Bring Images to Life: Image-editing software, an ink-jet printer and
transparency film can create microscope filters for a dark-field imaging technique.

by Michael R. Peres and Joseph Cowan

Making photographs at the microscope can be difficult. For example, magnification produces problems associated with the depth of field, and diffraction creates problems with image resolution.

One of the most difficult aspects of photographing through a microscope is creating image contrast, especially with thin, nearly transparent subjects. An early solution was the implementation of dark-field illumination, which involves using oblique-angle lighting from outside the lens’s field of view. In this method, a white subject appears in front of a black background because light refracts to the lens from the subject.

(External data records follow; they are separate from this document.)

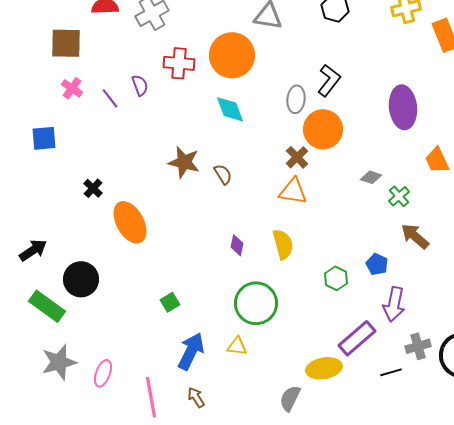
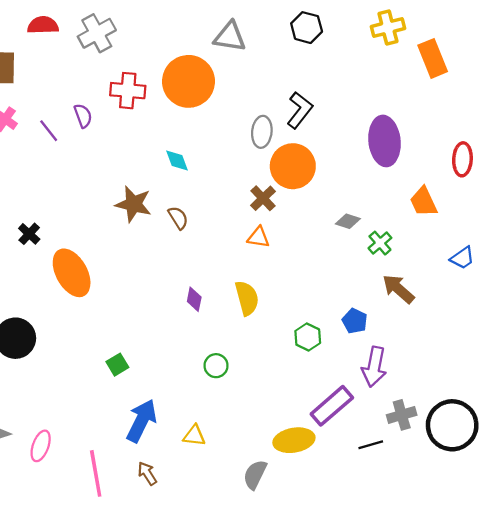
cyan diamond: (230, 109) -> (177, 160), moved, size x0.7
orange triangle: (293, 191) -> (258, 237), size x0.7
green circle: (256, 303) -> (216, 366), size x0.5
yellow triangle: (237, 346) -> (194, 436), moved

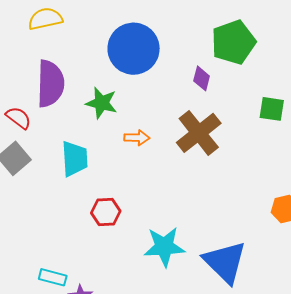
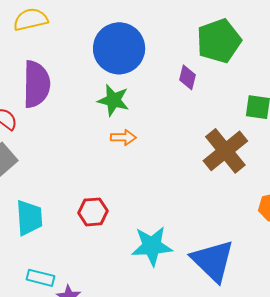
green star: (101, 103) -> (113, 100), moved
brown cross: (199, 133) -> (225, 151), moved
cyan trapezoid: (75, 159) -> (29, 218), moved

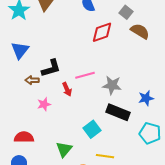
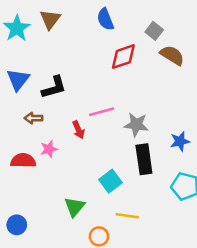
black L-shape: (51, 68) -> (54, 87), moved
black rectangle: (118, 112) -> (144, 159), turned 60
red semicircle: (24, 137) -> (23, 161), moved

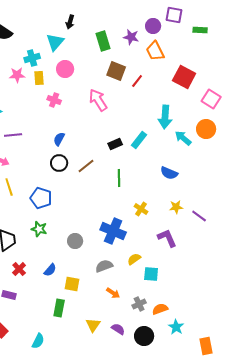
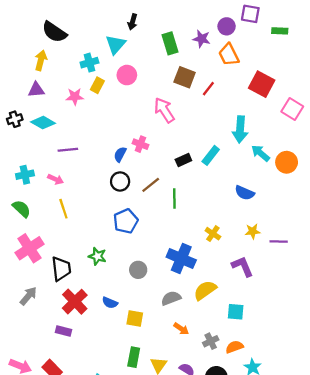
pink star: (17, 75) -> (75, 97), moved
yellow rectangle: (39, 78) -> (97, 85), turned 32
pink cross: (54, 100) -> (140, 144), moved
orange circle: (206, 129) -> (287, 162), moved
green line: (119, 178) -> (174, 198), moved
blue pentagon: (41, 198) -> (126, 221), moved, turned 30
purple line: (199, 216) -> (279, 242), turned -35
yellow semicircle: (134, 259) -> (205, 290), size x1.5
red cross: (19, 269) -> (75, 302), size x1.6
blue semicircle: (50, 270) -> (110, 303), turned 72
cyan square: (151, 274) -> (236, 312), moved
green rectangle: (59, 308) -> (134, 357), moved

In 1896, Julius Rheinberg published a paper in the Journal of the Royal Microscopical Society that described a method for optically coloring a subject’s features using a microscope. The technique, now called Rheinberg differential color illumination, used concepts inherent to dark-field illumination methods and some of Ernst Abbe’s optical theories.

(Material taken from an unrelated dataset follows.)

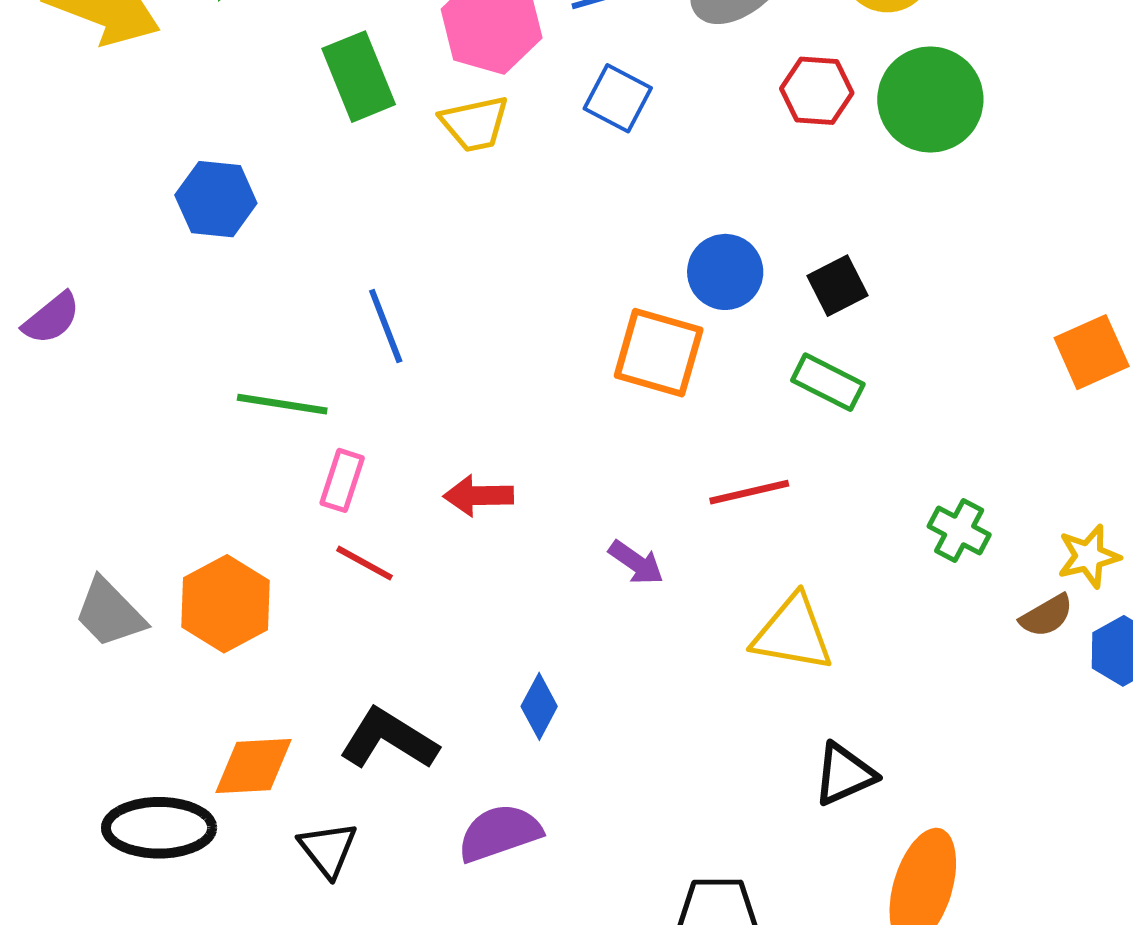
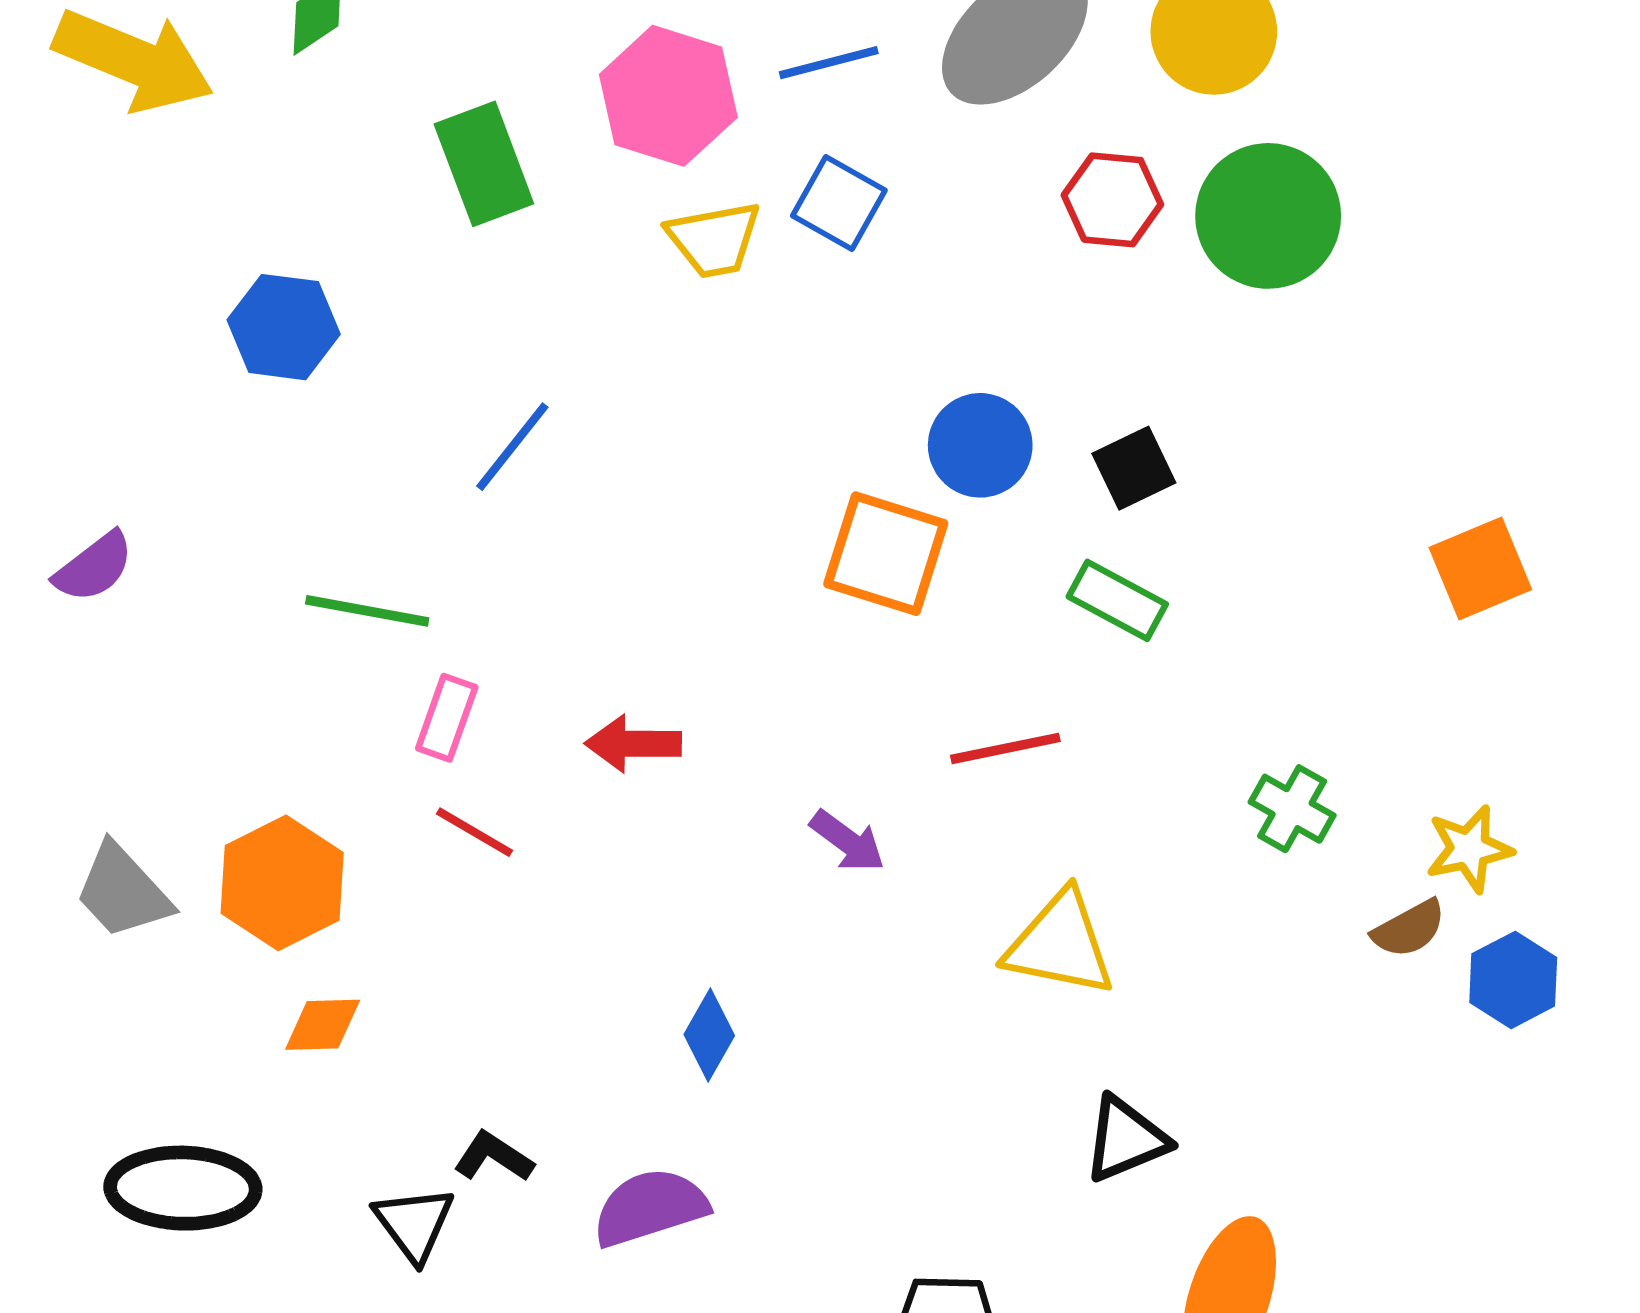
yellow trapezoid: (475, 124) -> (714, 239), moved
purple semicircle: (51, 318) -> (94, 567), moved
blue line: (386, 326) -> (512, 447), moved, turned 58
black L-shape: (389, 739) -> (494, 1157), moved, size x0.6
orange diamond: (253, 766) -> (323, 1025), moved, size x0.7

The premise of the technique was simple (Figure 2):

This disc stop that typically is used in dark-field techniques to subtract the background illumination would be replaced by a dense, colored disc. The usually clear region that surrounds the illumination system (the annulus) would be replaced with a lightly colored annulus. The effects that Rheinberg illumination can produce are very attractive and create interest in subjects that are otherwise monochromatic and bland (Figure 3).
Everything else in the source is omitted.